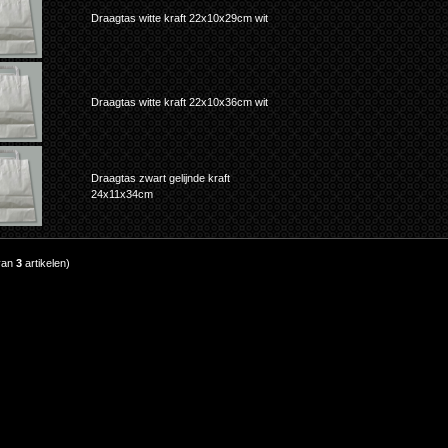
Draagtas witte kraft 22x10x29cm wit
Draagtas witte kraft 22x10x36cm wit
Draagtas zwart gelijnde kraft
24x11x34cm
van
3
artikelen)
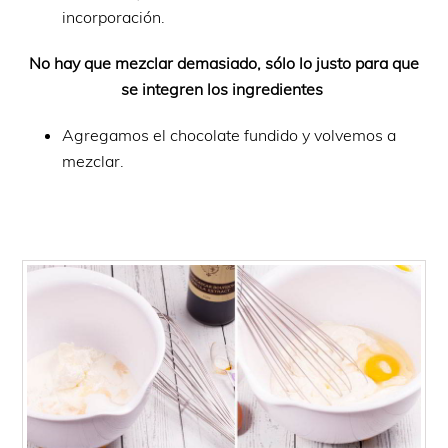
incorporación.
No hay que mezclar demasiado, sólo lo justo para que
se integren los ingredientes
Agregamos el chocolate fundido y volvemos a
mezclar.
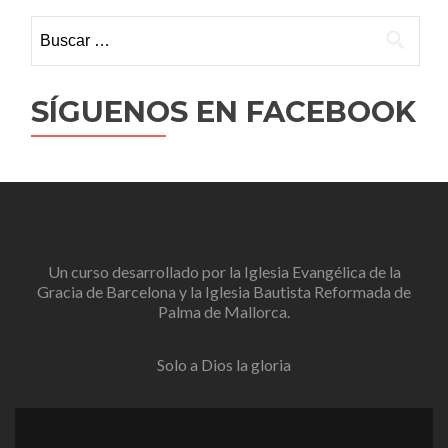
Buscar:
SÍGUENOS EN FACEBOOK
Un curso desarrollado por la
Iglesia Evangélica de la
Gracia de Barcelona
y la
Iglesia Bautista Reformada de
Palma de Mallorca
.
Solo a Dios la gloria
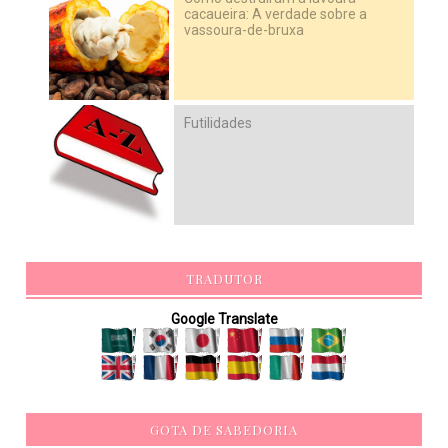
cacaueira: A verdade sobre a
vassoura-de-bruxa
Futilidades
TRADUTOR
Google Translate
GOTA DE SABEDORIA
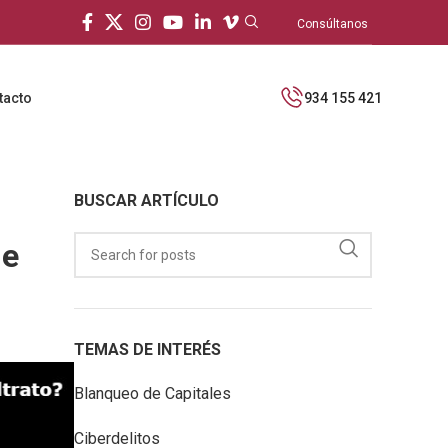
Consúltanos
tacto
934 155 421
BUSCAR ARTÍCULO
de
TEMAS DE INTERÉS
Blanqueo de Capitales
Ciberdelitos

+--

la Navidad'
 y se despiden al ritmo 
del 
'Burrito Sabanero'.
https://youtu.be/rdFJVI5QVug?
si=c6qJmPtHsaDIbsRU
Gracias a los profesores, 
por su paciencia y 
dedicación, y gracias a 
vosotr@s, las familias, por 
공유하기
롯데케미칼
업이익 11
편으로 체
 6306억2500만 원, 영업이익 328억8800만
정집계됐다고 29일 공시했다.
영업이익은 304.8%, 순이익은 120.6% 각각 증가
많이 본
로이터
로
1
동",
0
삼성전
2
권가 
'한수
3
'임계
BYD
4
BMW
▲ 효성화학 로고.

+--

YOUR ASSIGNMENT
Above are the records; please give again, exactly and in full, only the lines that run from the line with "vassoura-de-bruxa" through the line with "Ciberdelitos", with no pictures.

EXERCISE RESULT
vassoura-de-bruxa
Futilidades
TRADUTOR
Google Translate
GOTA DE SABEDORIA
Consúltanos
tacto
934 155 421
BUSCAR ARTÍCULO
de
TEMAS DE INTERÉS
Blanqueo de Capitales
Ciberdelitos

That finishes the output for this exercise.